C implementation fixes low to be 0 and uses the variable named low to represent what we call state. We stick with the low, range, state variables as used in V2 and in arithmetic coding for clarity.

Range coder v2

Also called "Russian range coder" in certain places, e.g., at http://cbloomrants.blogspot.com/2008/10/10-05-08-5.html. This is the range coder used in PPMd and is somewhat less optimal since it just sort of gives up when facing underflow and simply releases bytes without trying to figure out if the ultimate range is above or below mid. Bloom suggests possible optimization for this in https://cbloomrants.blogspot.com/2008/10/10-06-08-followup-on-russian-range-coder.html.
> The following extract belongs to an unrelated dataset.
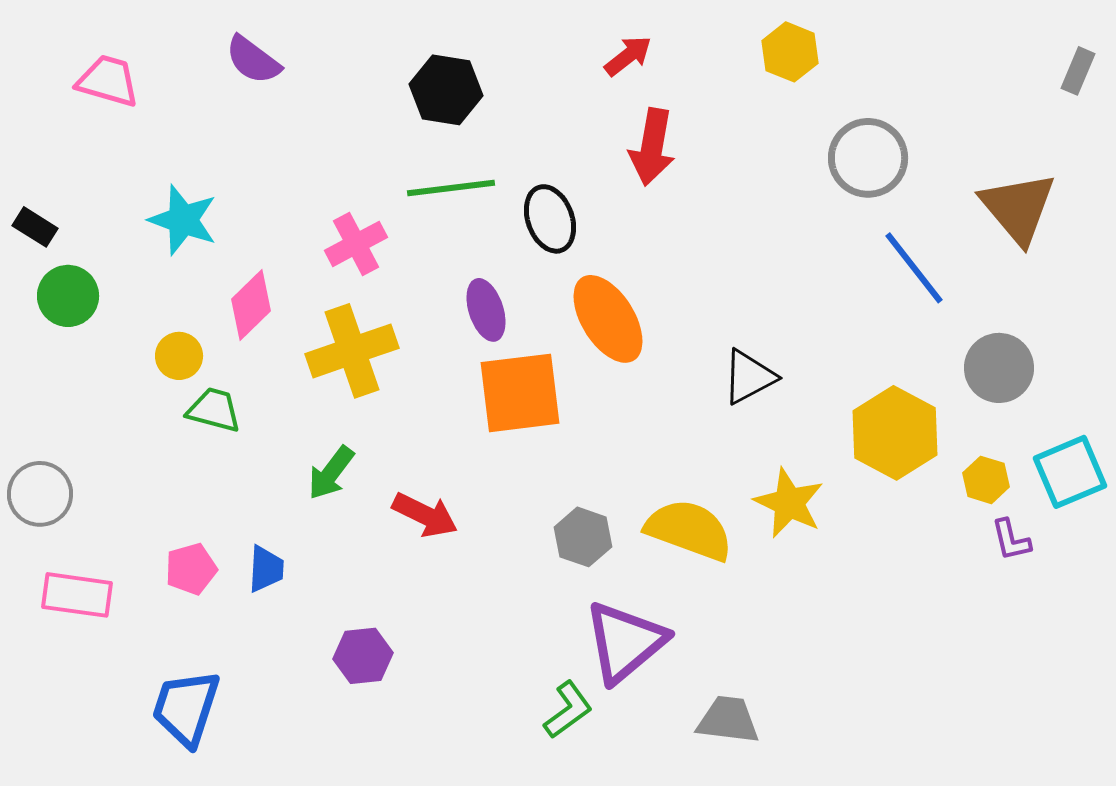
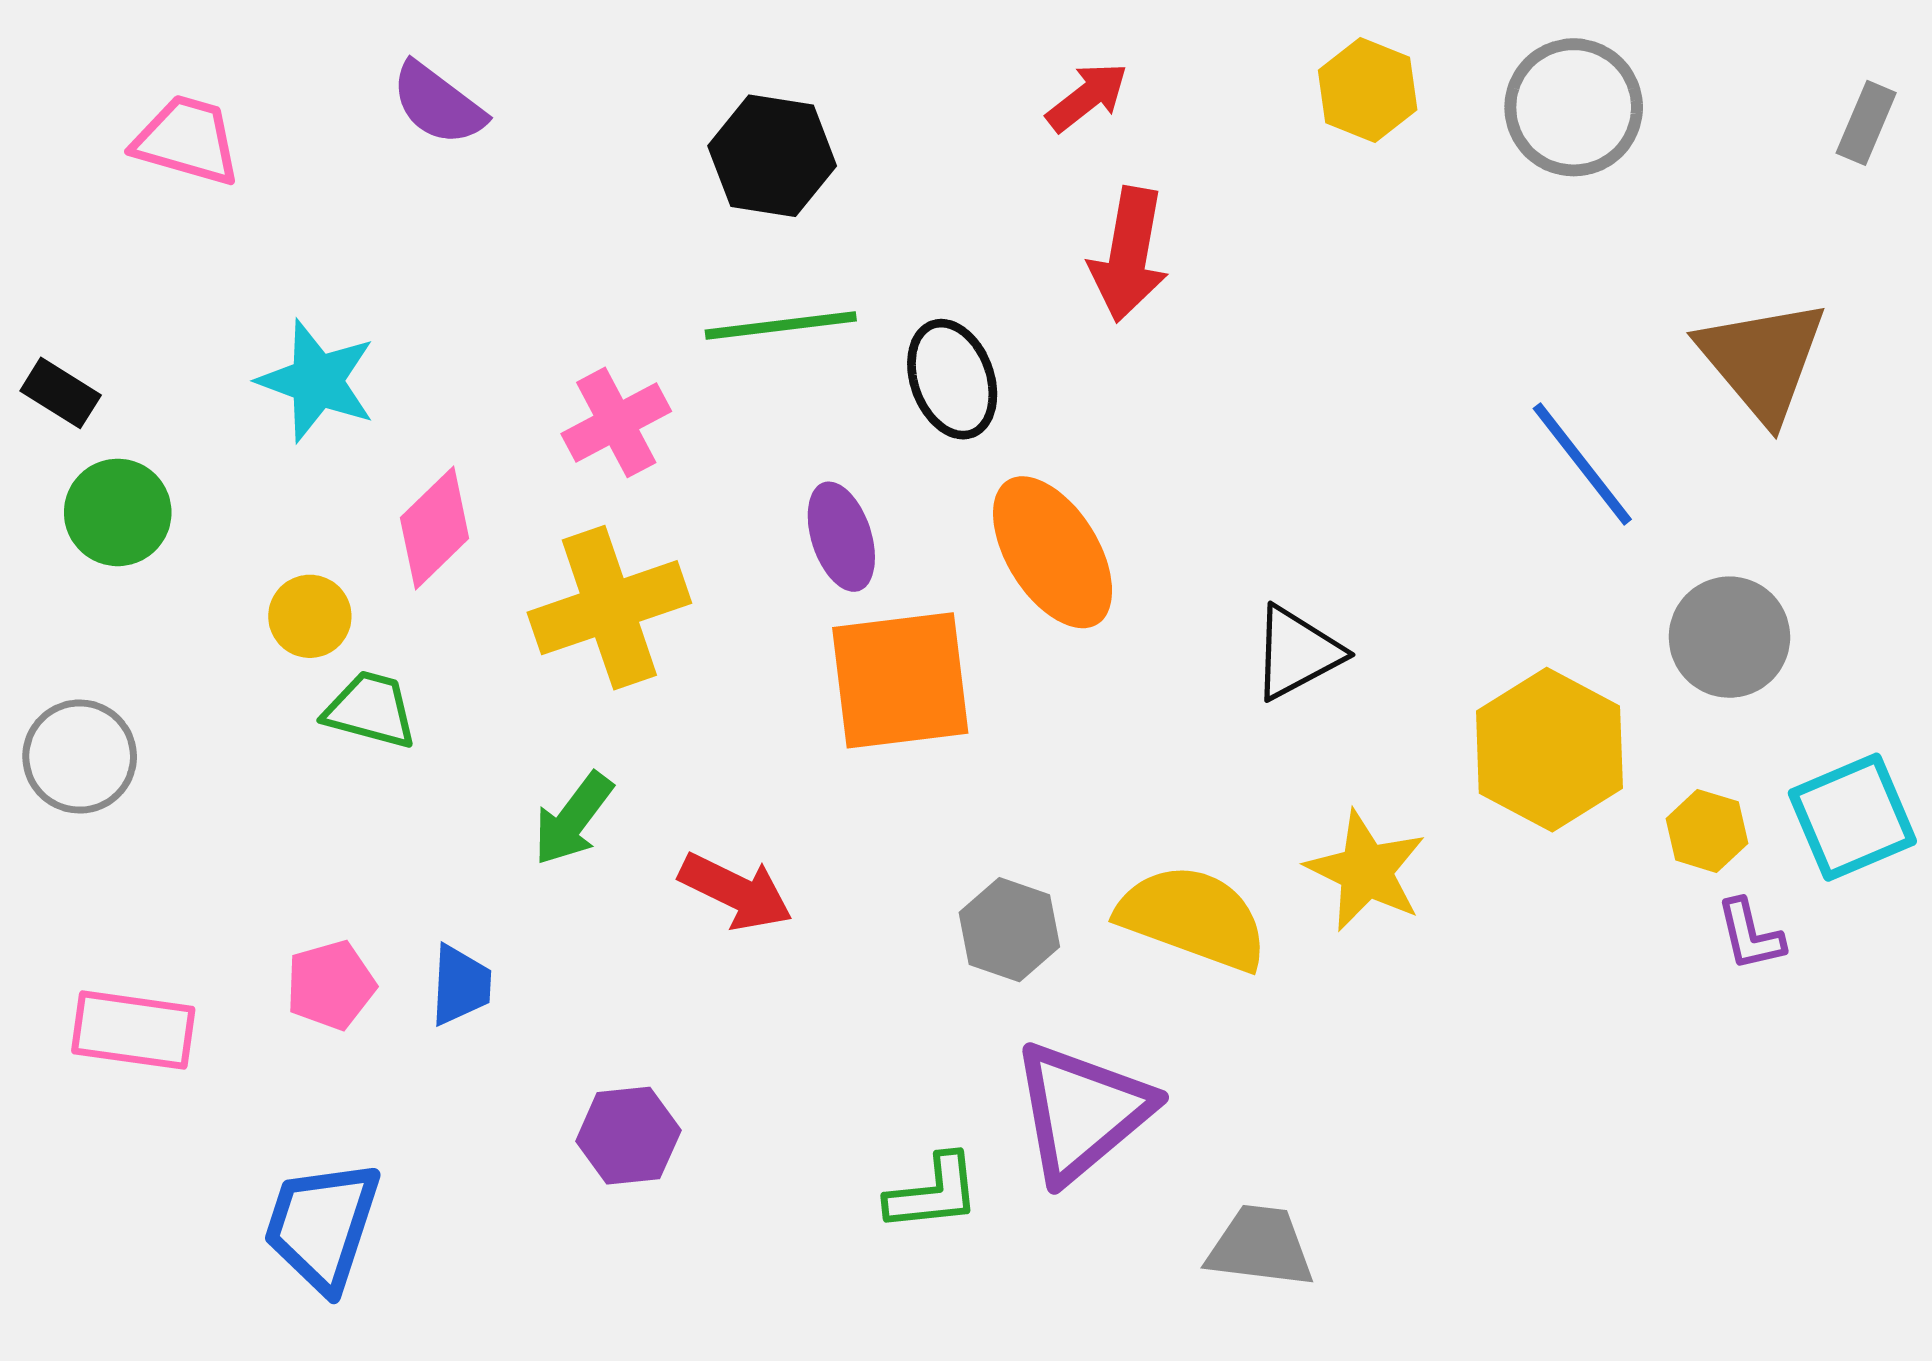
gray circle: (868, 158) -> (1574, 107), moved
gray circle: (40, 494) -> (80, 757), moved
green L-shape: (568, 710) -> (933, 1193), moved, turned 30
We implement here the version as described in https://sachingarg.com/compression/entropy_coding/64bit/ (code at https://sachingarg.com/compression/entropy_coding/64bit/code/entropy/range32.cpp) which is the standard version as described in Blooms first post above.

The range coder as described on Wikipedia (https://en.wikipedia.org/w/index.php?title=Range_coding&oldid=1069851861) is very similar to this approach.

https://web.archive.org/web/20020420161153/http://www.softcomplete.com/algo/pack/rus-range.txt

Normalization

if low and low+range have same top byte we can already output because now we know the range is completely contained in this. another way to write this is that the XOR of low and low+range is less than self.TOP (meaning all bits in top byte must be same). # in terms of range the right way to think about this while loop: Think of the total possible range being divided into 256 partitions where a partition corresponds to a top byte value. Here, we have the range lying completely within one partition so we know the top byte can be safely released and we can just focus on working within the partition with higher resolution.
we are at a point where the range is too small but the top byte of low and high do not match. This means that we have a very small range but it spans two partitions defined by the top byte equality. More precisely (for 32 bit example), this can only happen when low is like 0xXXFFXXXX and high is like 0xXX00XXXX where the top byte of high is one more than the top byte of low. To solve this we set the new range to be (self.MASK-low)&(self.BOTTOM-1) which basically brings down high to the byte boundary. After this we can release a byte and continue with the loop. Some examples below (32 bit case):

                # old_low: 0xabffacdd
                # old_range: 0xfff0
                # old_high: 0xac00accd
                # range_after_step 0x5323
                # high_after_step 0xac000000
                # byte_released 0xab

                # old_low: 0xabffffff
                # old_range: 0x54
                # old_high: 0xac000053
                # range_after_step 0x1
                # high_after_step 0xac000000
                # byte_released 0xab

Not completely understood points:

Why is bottom chosen as 2^16 (for 32 bit arithmetic)? Note that bottom determines the max sum of frequencies and we do not allow range to go below this. Clearly too high and too low values have issues (too frequent normalization/loss vs. too low resolution in probabilities). Is 2^16 the only value that would work? Is there a significance to it being byte aligned (i.e., 16=2*8)?

Based on testing, setting bottom to 2^20 also works fine, but the gap to entropy is slightly higher.